“What else can be more worth it than giving the gift of the perfect question in a world uncomfortable with the answers but too frightened or too complacent or too ambitious to raise these doubts again?”
The following is so timely especially in light of the conversation that was occurring on my Facebook page (scroll down to Civil Unions.)
This struck me as simple, wise and profound so I had to post it in its entirety here. This was written by Joan Chittister.
To Be A Moral Force in the World
There are three obstacles to our personal development that would make us a moral force in the world.
First, fear of loss of status has done more to chill character than history will ever know. We do not curry favor with kings by pointing out that the emperor has no clothes. We do not gain promotions by countering the beloved viewpoints of the chair of the board or the bishop of the diocese. We do not figure in the neighborhood barbecues if we embarrass the Pentagon employees in the gathering by a public commitment to demilitarization. It is hard time, this choice of destiny between public conscience and social acceptability. Then we tell ourselves that nothing is to be gained by upsetting people.
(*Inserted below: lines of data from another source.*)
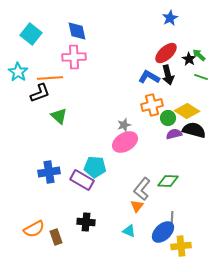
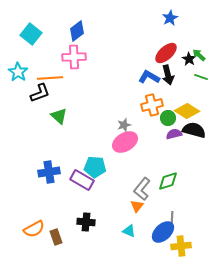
blue diamond: rotated 65 degrees clockwise
green diamond: rotated 20 degrees counterclockwise
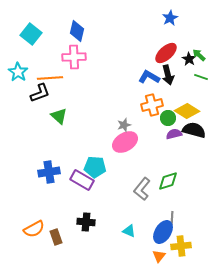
blue diamond: rotated 40 degrees counterclockwise
orange triangle: moved 22 px right, 50 px down
blue ellipse: rotated 15 degrees counterclockwise
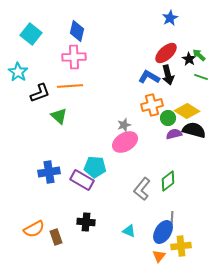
orange line: moved 20 px right, 8 px down
green diamond: rotated 20 degrees counterclockwise
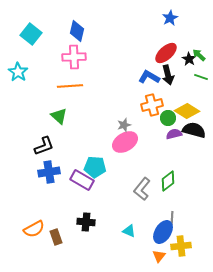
black L-shape: moved 4 px right, 53 px down
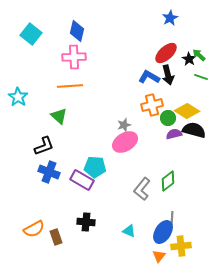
cyan star: moved 25 px down
blue cross: rotated 30 degrees clockwise
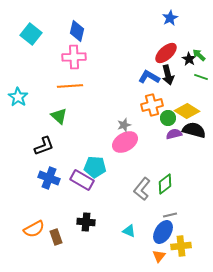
blue cross: moved 6 px down
green diamond: moved 3 px left, 3 px down
gray line: moved 2 px left, 3 px up; rotated 72 degrees clockwise
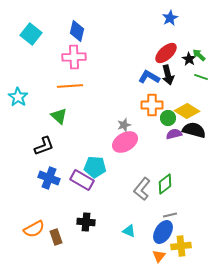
orange cross: rotated 15 degrees clockwise
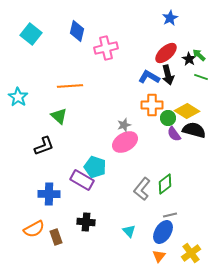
pink cross: moved 32 px right, 9 px up; rotated 10 degrees counterclockwise
purple semicircle: rotated 112 degrees counterclockwise
cyan pentagon: rotated 15 degrees clockwise
blue cross: moved 16 px down; rotated 20 degrees counterclockwise
cyan triangle: rotated 24 degrees clockwise
yellow cross: moved 10 px right, 7 px down; rotated 30 degrees counterclockwise
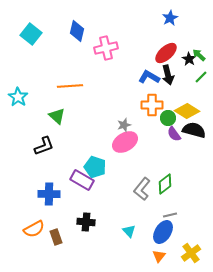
green line: rotated 64 degrees counterclockwise
green triangle: moved 2 px left
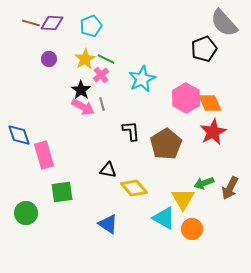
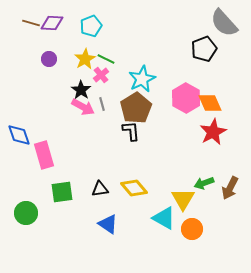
brown pentagon: moved 30 px left, 36 px up
black triangle: moved 8 px left, 19 px down; rotated 18 degrees counterclockwise
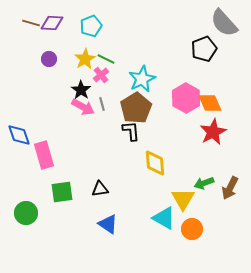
yellow diamond: moved 21 px right, 25 px up; rotated 36 degrees clockwise
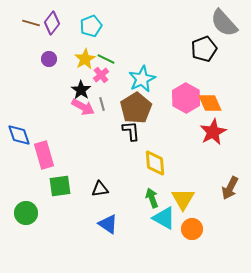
purple diamond: rotated 55 degrees counterclockwise
green arrow: moved 52 px left, 15 px down; rotated 90 degrees clockwise
green square: moved 2 px left, 6 px up
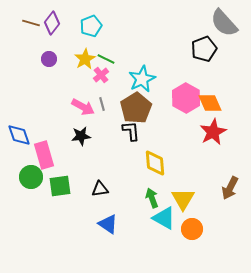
black star: moved 46 px down; rotated 30 degrees clockwise
green circle: moved 5 px right, 36 px up
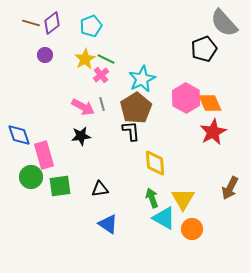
purple diamond: rotated 15 degrees clockwise
purple circle: moved 4 px left, 4 px up
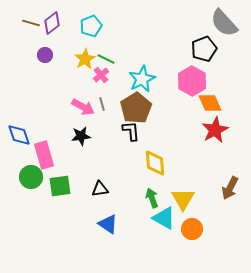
pink hexagon: moved 6 px right, 17 px up
red star: moved 2 px right, 2 px up
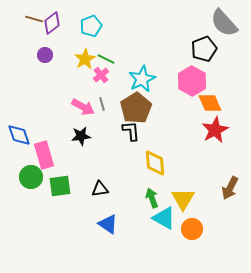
brown line: moved 3 px right, 4 px up
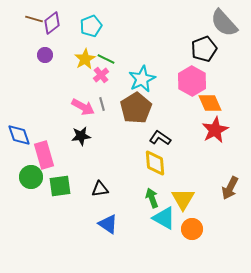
black L-shape: moved 29 px right, 7 px down; rotated 50 degrees counterclockwise
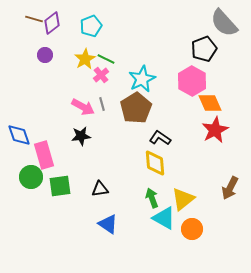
yellow triangle: rotated 20 degrees clockwise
And sure enough, nothing is.
Second, personal comfort is a factor, too, in the decision to let other people bear responsibility for the tenor of our times. It takes a great deal of effort to turn my attention beyond the confines of where I work and where I live and what my children do. It lies in registering interest in something beyond my small, small world and perhaps taking part in group discussions or lectures. It requires turning my mind to substance beyond sitcoms and the sports channel and the local weekly. It means not allowing myself to go brain-dead before the age of forty. But these things that cost comfort are exactly the things that will, ultimately, make life better for my work and my children.
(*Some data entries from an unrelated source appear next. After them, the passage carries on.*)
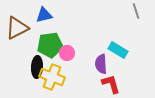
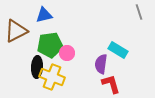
gray line: moved 3 px right, 1 px down
brown triangle: moved 1 px left, 3 px down
purple semicircle: rotated 12 degrees clockwise
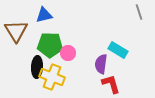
brown triangle: rotated 35 degrees counterclockwise
green pentagon: rotated 10 degrees clockwise
pink circle: moved 1 px right
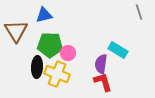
yellow cross: moved 5 px right, 3 px up
red L-shape: moved 8 px left, 2 px up
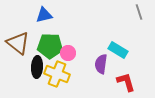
brown triangle: moved 2 px right, 12 px down; rotated 20 degrees counterclockwise
green pentagon: moved 1 px down
red L-shape: moved 23 px right
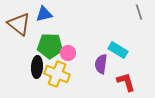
blue triangle: moved 1 px up
brown triangle: moved 1 px right, 19 px up
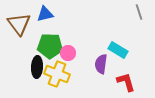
blue triangle: moved 1 px right
brown triangle: rotated 15 degrees clockwise
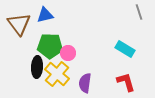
blue triangle: moved 1 px down
cyan rectangle: moved 7 px right, 1 px up
purple semicircle: moved 16 px left, 19 px down
yellow cross: rotated 20 degrees clockwise
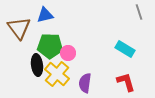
brown triangle: moved 4 px down
black ellipse: moved 2 px up; rotated 10 degrees counterclockwise
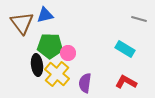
gray line: moved 7 px down; rotated 56 degrees counterclockwise
brown triangle: moved 3 px right, 5 px up
red L-shape: rotated 45 degrees counterclockwise
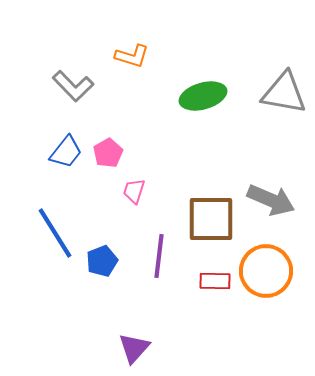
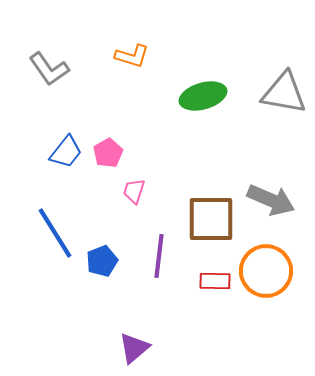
gray L-shape: moved 24 px left, 17 px up; rotated 9 degrees clockwise
purple triangle: rotated 8 degrees clockwise
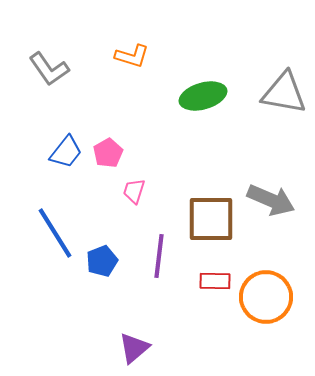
orange circle: moved 26 px down
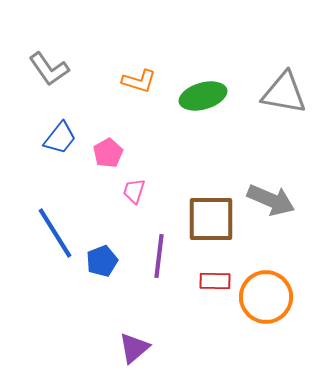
orange L-shape: moved 7 px right, 25 px down
blue trapezoid: moved 6 px left, 14 px up
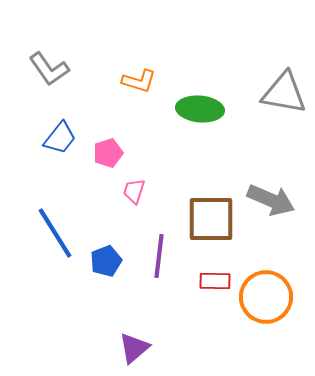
green ellipse: moved 3 px left, 13 px down; rotated 21 degrees clockwise
pink pentagon: rotated 12 degrees clockwise
blue pentagon: moved 4 px right
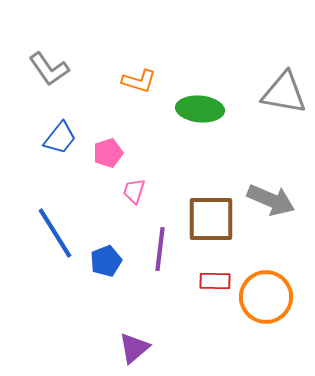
purple line: moved 1 px right, 7 px up
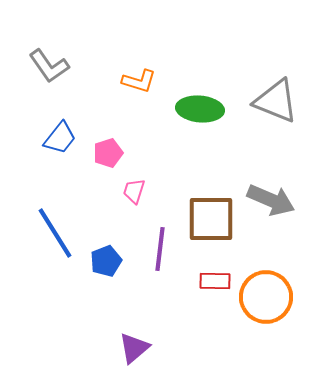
gray L-shape: moved 3 px up
gray triangle: moved 8 px left, 8 px down; rotated 12 degrees clockwise
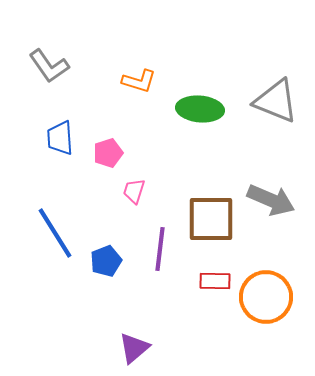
blue trapezoid: rotated 138 degrees clockwise
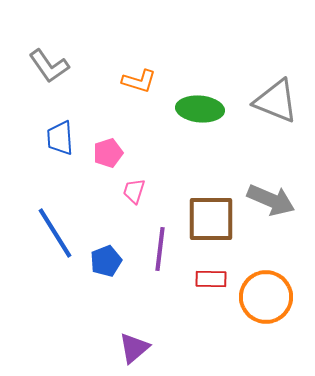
red rectangle: moved 4 px left, 2 px up
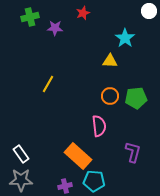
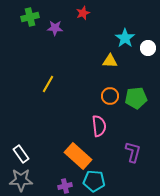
white circle: moved 1 px left, 37 px down
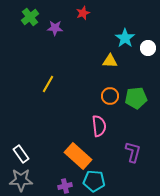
green cross: rotated 24 degrees counterclockwise
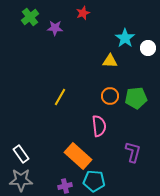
yellow line: moved 12 px right, 13 px down
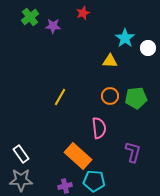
purple star: moved 2 px left, 2 px up
pink semicircle: moved 2 px down
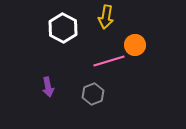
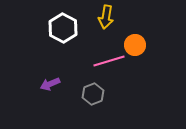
purple arrow: moved 2 px right, 3 px up; rotated 78 degrees clockwise
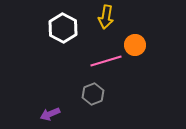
pink line: moved 3 px left
purple arrow: moved 30 px down
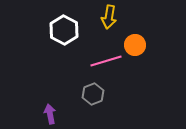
yellow arrow: moved 3 px right
white hexagon: moved 1 px right, 2 px down
purple arrow: rotated 102 degrees clockwise
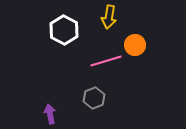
gray hexagon: moved 1 px right, 4 px down
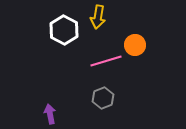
yellow arrow: moved 11 px left
gray hexagon: moved 9 px right
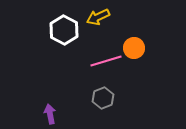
yellow arrow: rotated 55 degrees clockwise
orange circle: moved 1 px left, 3 px down
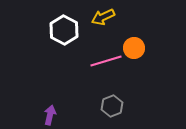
yellow arrow: moved 5 px right
gray hexagon: moved 9 px right, 8 px down
purple arrow: moved 1 px down; rotated 24 degrees clockwise
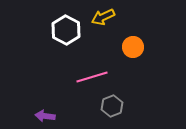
white hexagon: moved 2 px right
orange circle: moved 1 px left, 1 px up
pink line: moved 14 px left, 16 px down
purple arrow: moved 5 px left, 1 px down; rotated 96 degrees counterclockwise
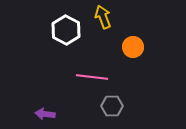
yellow arrow: rotated 95 degrees clockwise
pink line: rotated 24 degrees clockwise
gray hexagon: rotated 20 degrees clockwise
purple arrow: moved 2 px up
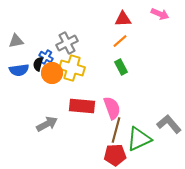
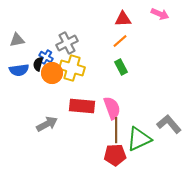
gray triangle: moved 1 px right, 1 px up
brown line: rotated 15 degrees counterclockwise
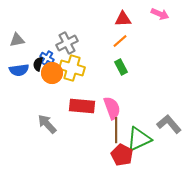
blue cross: moved 1 px right, 1 px down
gray arrow: rotated 105 degrees counterclockwise
red pentagon: moved 7 px right; rotated 30 degrees clockwise
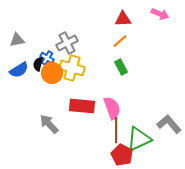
blue semicircle: rotated 24 degrees counterclockwise
gray arrow: moved 2 px right
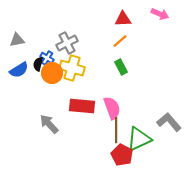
gray L-shape: moved 2 px up
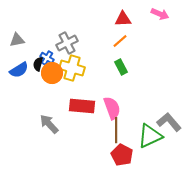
green triangle: moved 11 px right, 3 px up
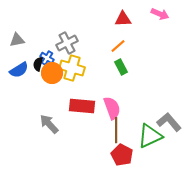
orange line: moved 2 px left, 5 px down
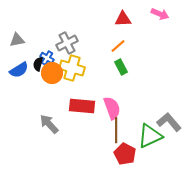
red pentagon: moved 3 px right, 1 px up
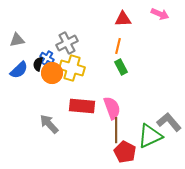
orange line: rotated 35 degrees counterclockwise
blue semicircle: rotated 12 degrees counterclockwise
red pentagon: moved 2 px up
Third, fear of criticism is no small part, surely, of this unwillingness to be born into the world for which I have been born. To differ from the mainstream of humanity, to take a position that is not popular tests the tenor of the best debaters, the strongest thinkers, the most skilled of speakers. To do that at the family table or in the office takes the utmost in courage, the ultimate in love, the keenest communication skills. And who of us have them?
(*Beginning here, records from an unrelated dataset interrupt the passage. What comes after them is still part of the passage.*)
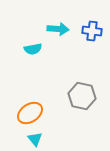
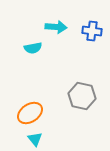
cyan arrow: moved 2 px left, 2 px up
cyan semicircle: moved 1 px up
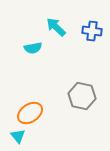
cyan arrow: rotated 140 degrees counterclockwise
cyan triangle: moved 17 px left, 3 px up
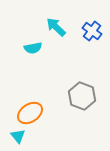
blue cross: rotated 30 degrees clockwise
gray hexagon: rotated 8 degrees clockwise
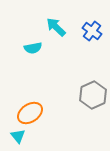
gray hexagon: moved 11 px right, 1 px up; rotated 16 degrees clockwise
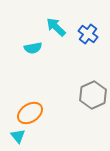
blue cross: moved 4 px left, 3 px down
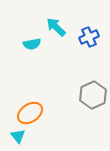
blue cross: moved 1 px right, 3 px down; rotated 30 degrees clockwise
cyan semicircle: moved 1 px left, 4 px up
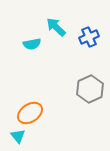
gray hexagon: moved 3 px left, 6 px up
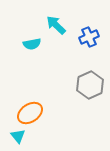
cyan arrow: moved 2 px up
gray hexagon: moved 4 px up
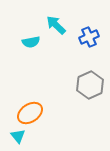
cyan semicircle: moved 1 px left, 2 px up
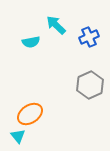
orange ellipse: moved 1 px down
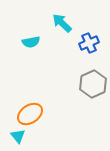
cyan arrow: moved 6 px right, 2 px up
blue cross: moved 6 px down
gray hexagon: moved 3 px right, 1 px up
The process of human discourse is a risky one. Other people speak more clearly or convincingly than we do. Other people have better academic backgrounds than we do. Other people have authority and robes and buttons and titles that we do not now and ever will have, and to confront those things takes nerve of a special gauge. I may lose. I may make a perfect fool out of myself. But everybody has to be perfect about something. What else can be more worth it than giving the gift of the perfect question in a world uncomfortable with the answers but too frightened or too complacent or too ambitious to raise these doubts again?
It is important to have convictions based on our own moral compass. And yet there is some risk in the expression of those ideas. We risk isolation, ridicule or criticism. I am working on finding my own voice which for too long has been easy influenced by others telling me both what I should and shouldn’t think. This is especially true in the evangelical Christian community toward women.
I think it is high time that I figure some things out. The time seems to have come that I can no longer stand back and quote only what others say, but say what I think. And let that be that. Yes, I think it is right.